§ **INFORMATION GIVEN**:
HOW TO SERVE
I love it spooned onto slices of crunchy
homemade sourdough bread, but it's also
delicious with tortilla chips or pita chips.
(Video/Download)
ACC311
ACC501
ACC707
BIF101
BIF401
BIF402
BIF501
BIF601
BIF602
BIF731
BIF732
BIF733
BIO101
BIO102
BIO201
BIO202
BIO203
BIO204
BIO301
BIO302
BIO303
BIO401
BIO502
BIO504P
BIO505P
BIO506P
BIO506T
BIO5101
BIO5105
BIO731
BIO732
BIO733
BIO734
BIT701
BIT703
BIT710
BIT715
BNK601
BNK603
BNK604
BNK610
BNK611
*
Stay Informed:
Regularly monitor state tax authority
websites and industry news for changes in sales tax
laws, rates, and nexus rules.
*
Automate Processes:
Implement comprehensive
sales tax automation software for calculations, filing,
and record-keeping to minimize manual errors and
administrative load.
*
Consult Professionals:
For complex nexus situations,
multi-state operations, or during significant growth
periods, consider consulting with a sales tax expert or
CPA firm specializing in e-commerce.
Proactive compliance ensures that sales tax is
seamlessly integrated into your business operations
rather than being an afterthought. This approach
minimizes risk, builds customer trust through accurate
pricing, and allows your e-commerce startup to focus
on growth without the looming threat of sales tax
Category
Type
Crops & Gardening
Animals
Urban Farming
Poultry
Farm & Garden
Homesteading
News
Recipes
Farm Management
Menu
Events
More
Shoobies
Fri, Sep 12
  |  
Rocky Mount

==

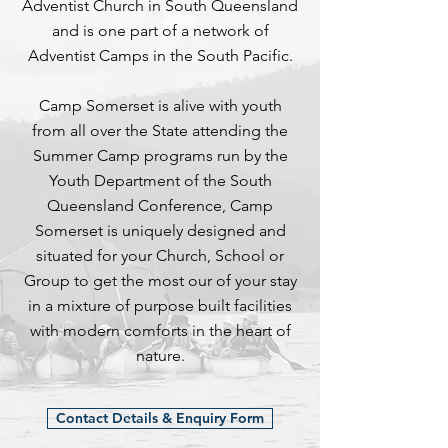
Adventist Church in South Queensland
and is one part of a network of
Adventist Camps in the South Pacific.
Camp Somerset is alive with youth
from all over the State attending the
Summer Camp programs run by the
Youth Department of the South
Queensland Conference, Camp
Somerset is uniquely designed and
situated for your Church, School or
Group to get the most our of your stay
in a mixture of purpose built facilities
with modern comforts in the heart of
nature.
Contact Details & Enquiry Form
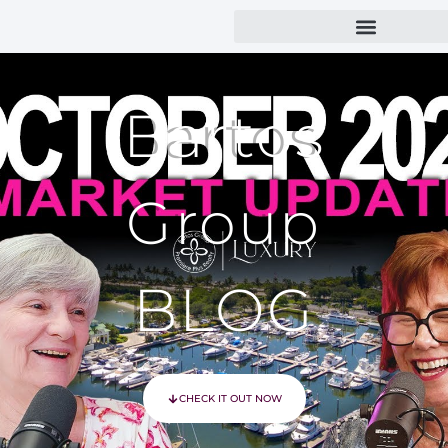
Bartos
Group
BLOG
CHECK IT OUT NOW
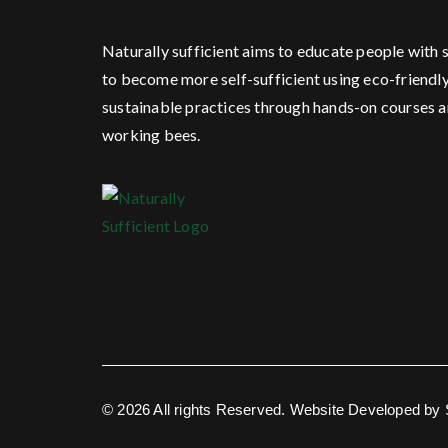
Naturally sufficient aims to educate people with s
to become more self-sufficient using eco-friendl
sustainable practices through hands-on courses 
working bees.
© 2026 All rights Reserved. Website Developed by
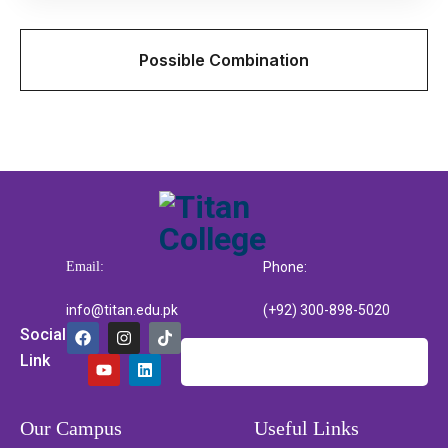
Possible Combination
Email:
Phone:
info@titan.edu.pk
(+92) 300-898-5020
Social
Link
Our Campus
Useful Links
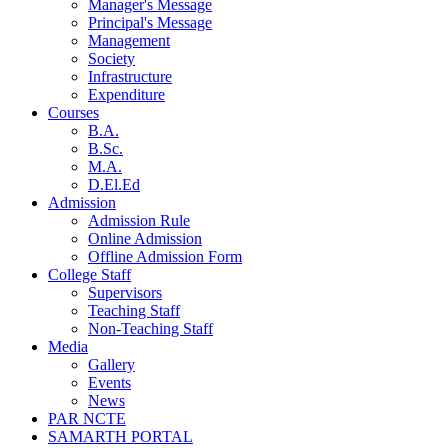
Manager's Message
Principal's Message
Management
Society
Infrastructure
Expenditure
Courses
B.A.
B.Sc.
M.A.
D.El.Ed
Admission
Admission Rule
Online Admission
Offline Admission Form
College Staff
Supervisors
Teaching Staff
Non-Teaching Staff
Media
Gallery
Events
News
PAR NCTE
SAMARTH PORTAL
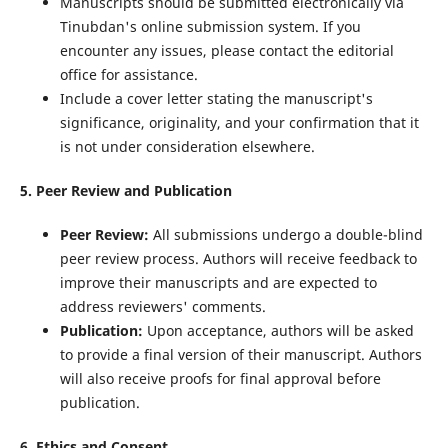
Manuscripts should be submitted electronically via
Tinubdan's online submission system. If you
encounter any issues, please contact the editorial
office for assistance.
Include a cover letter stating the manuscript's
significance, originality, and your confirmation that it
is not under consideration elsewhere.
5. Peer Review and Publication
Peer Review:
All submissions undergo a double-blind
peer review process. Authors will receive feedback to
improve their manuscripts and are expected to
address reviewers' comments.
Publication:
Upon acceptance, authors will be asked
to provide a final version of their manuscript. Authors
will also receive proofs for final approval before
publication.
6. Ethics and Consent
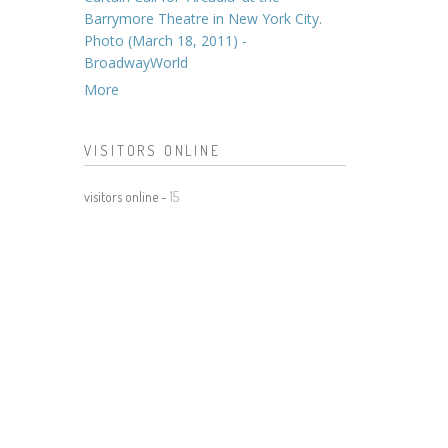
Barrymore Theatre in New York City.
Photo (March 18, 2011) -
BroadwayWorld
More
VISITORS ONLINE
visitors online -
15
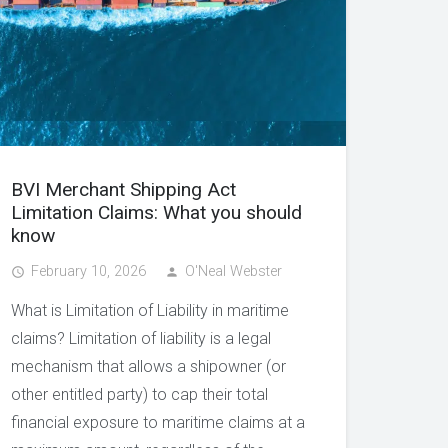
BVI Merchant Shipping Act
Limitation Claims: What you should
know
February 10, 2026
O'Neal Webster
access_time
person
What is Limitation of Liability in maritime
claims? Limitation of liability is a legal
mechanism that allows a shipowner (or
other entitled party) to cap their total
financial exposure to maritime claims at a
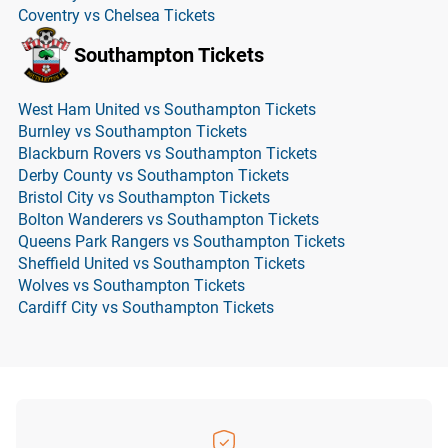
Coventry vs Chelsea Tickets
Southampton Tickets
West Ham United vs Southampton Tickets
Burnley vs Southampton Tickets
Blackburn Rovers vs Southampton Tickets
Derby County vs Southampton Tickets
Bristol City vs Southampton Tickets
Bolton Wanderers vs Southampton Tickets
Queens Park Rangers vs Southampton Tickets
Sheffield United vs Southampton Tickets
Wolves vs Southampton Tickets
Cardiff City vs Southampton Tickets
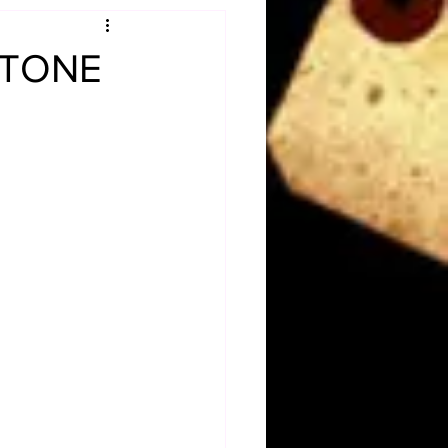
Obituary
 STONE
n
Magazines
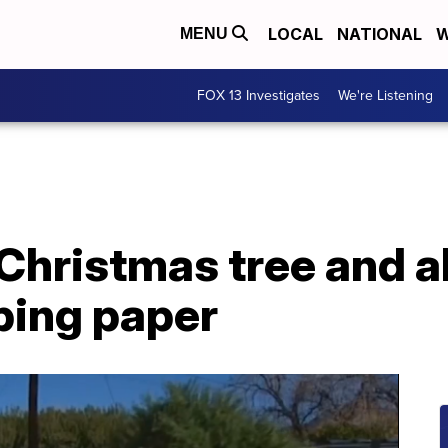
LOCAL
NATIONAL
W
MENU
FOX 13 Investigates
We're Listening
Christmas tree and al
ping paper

* * *

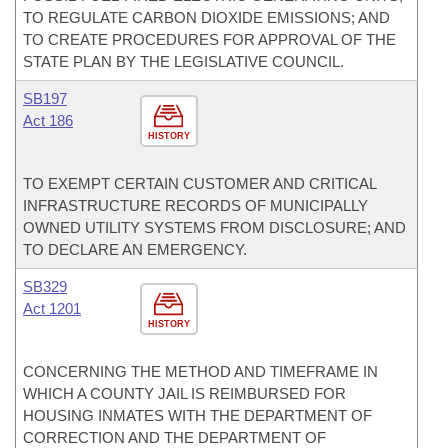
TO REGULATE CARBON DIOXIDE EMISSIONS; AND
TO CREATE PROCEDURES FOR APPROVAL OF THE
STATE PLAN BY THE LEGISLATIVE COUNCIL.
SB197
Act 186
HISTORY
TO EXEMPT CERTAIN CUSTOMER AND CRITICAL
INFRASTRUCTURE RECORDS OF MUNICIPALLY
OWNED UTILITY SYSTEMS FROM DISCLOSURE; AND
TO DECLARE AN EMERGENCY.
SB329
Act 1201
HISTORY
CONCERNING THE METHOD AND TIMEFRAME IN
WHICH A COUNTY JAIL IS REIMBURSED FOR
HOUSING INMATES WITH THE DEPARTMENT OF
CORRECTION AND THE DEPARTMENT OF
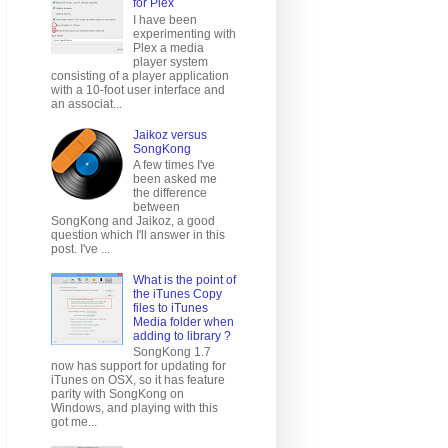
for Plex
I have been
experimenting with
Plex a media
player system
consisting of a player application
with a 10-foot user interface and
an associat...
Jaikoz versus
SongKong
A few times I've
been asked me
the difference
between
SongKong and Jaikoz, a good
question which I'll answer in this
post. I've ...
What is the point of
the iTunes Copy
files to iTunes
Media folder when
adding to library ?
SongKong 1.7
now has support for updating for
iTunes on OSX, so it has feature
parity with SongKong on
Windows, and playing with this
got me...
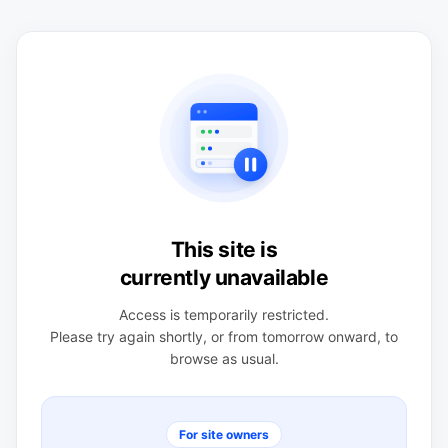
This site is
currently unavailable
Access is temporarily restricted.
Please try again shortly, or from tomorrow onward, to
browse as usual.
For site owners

§ **PROBLEM TO WORK ON**: The lines to return are those in the material above that hold "Admission".

§ **RESPONSE TO THIS TASK**:
Admission
Admission Rule
Online Admission
Offline Admission Form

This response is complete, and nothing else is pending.